• **Task brief**
Look through the entries below for the string "待勘查订单", and copy each line where it is found.

[Data excerpts]
= Beginning of Section =

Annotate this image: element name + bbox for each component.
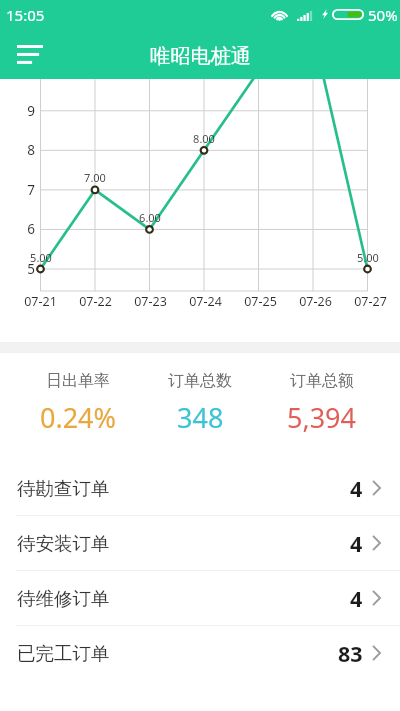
staticText: 348 [177,399,224,436]
staticText: 07-24 [178,293,233,310]
staticText: 4 [350,474,363,503]
staticText: 15:05 [6,5,45,25]
staticText: 待安装订单 [17,532,110,555]
staticText: 8 [0,141,35,159]
button[interactable]: 已完工订单 [0,626,400,680]
staticText: 9 [0,102,35,120]
staticText: 8.00 [177,131,231,146]
staticText: 订单总额 [290,371,354,391]
staticText: 07-27 [343,293,398,310]
staticText: 5,394 [287,399,357,436]
staticText: 日出单率 [46,371,110,391]
button[interactable]: 待维修订单 [0,571,400,625]
staticText: 唯昭电桩通 [150,44,251,69]
staticText: 4 [350,529,363,558]
button[interactable]: 待安装订单 [0,516,400,570]
staticText: 已完工订单 [17,642,110,665]
staticText: 6 [0,220,35,238]
staticText: 0.24% [40,399,117,436]
staticText: 6.00 [123,210,177,225]
staticText: 5.00 [14,250,68,265]
staticText: 83 [338,639,363,668]
staticText: 待维修订单 [17,587,110,610]
staticText: 50% [368,5,398,25]
button[interactable]: Open navigation menu [10,34,50,74]
staticText: 5.00 [341,250,395,265]
staticText: 订单总数 [168,371,232,391]
staticText: 07-25 [233,293,288,310]
staticText: 7 [0,181,35,199]
staticText: 4 [350,584,363,613]
staticText: 待勘查订单 [17,477,110,500]
staticText: 07-22 [68,293,123,310]
button[interactable]: 待勘查订单 [0,461,400,515]
staticText: 07-26 [288,293,343,310]
staticText: 07-23 [123,293,178,310]
staticText: 7.00 [68,170,122,185]
staticText: 5 [0,260,35,278]
staticText: 07-21 [13,293,68,310]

= End of Section =

• **Solution for this exercise**
staticText: 待勘查订单 [17,477,110,500]
button[interactable]: 待勘查订单 [0,461,400,515]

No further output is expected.